DSC_DenStream: DenStream Data Stream Clusterer

Description

Class implements the DenStream cluster algorithm for data streams.

Usage

DSC_DenStream(epsilon = 0.1, beta = 0.001, mu = 1, 
    initPoints = 100, minPoints = 10, 
    horizon = 1000, lambda = NULL)

Arguments

epsilon
defines the epsilon-neighborhood in which the density of each micro-cluster is calculated (i.e., the radius).
beta
the outlier threshold, used in conjunction with mu (range: 0 to 1)
mu
the weight a micro-cluster must exceed mu times beta (range: 0 to max(double)).
initPoints
number of points to use for initialization via DBSCAN.
minPoints
minimum number of points to form initial micro-clusters using DBSCAN.
horizon
used to compute lambda.
lambda
override computed lambda (decay).

Value

  • An object of class DSC_DenStream (subclass of DSC, DSC_MOA, DSC_Micro)

Details

Interface to the DenStream implementation in MOA.

References

Cao F, Ester M, Qian W, Zhou A (2006). Density-Based Clustering over an Evolving Data Stream with Noise. In Proceedings of the 2006 SIAM International Conference on Data Mining, pp 326-337. SIAM.

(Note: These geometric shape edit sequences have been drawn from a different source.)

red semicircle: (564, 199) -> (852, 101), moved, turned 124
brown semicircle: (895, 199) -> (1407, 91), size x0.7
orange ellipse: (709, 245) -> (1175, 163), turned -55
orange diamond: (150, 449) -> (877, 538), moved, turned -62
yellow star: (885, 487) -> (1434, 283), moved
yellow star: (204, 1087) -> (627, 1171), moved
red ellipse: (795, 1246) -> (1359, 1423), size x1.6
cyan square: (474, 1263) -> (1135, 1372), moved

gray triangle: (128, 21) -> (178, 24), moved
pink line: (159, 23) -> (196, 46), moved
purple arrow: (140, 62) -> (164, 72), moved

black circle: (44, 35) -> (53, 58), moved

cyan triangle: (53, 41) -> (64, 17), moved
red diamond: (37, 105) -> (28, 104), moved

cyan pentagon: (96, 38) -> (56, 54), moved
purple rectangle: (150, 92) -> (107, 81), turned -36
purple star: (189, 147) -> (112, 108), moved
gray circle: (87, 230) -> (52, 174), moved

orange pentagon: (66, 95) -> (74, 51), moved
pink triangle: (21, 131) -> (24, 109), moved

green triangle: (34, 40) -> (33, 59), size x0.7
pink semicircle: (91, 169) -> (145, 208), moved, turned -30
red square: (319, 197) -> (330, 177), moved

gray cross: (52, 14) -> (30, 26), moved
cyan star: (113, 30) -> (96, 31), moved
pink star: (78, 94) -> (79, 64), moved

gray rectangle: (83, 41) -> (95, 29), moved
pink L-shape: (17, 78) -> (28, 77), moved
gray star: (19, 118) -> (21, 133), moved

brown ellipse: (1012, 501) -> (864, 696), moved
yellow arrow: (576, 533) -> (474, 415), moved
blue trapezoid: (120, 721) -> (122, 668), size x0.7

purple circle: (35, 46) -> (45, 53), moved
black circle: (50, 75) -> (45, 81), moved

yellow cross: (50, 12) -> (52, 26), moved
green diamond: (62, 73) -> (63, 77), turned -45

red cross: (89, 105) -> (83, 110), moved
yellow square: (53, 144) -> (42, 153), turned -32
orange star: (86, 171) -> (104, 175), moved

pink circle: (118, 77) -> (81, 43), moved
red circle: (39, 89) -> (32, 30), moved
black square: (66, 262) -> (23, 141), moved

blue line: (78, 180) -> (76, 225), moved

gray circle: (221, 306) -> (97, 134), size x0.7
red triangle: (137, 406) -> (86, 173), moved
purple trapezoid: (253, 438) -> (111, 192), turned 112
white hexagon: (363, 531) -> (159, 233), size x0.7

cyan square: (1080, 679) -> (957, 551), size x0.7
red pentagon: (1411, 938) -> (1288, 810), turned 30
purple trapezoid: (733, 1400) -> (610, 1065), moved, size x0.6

Bifet A, Holmes G, Pfahringer B, Kranen P, Kremer H, Jansen T, Seidl T (2010). MOA: Massive Online Analysis, a Framework for Stream Classification and Clustering. In Journal of Machine Learning Research (JMLR).

See Also

DSC, DSC_Micro, DSC_MOA

Examples

Run this code
# 3 clusters with 5% noise
dsd <- DSD_GaussianStatic(k=3, noise=0.05)

dsc <- DSC_DenStream(epsilon=.05,minPoints=3,initPoints=100)
cluster(dsc, dsd, 500)
dsc

# plot micro-clusters
plot(dsc, dsd)

# reclustering
kmeans <- DSC_Kmeans(k=3)
recluster(kmeans,dsc)
plot(kmeans, dsd)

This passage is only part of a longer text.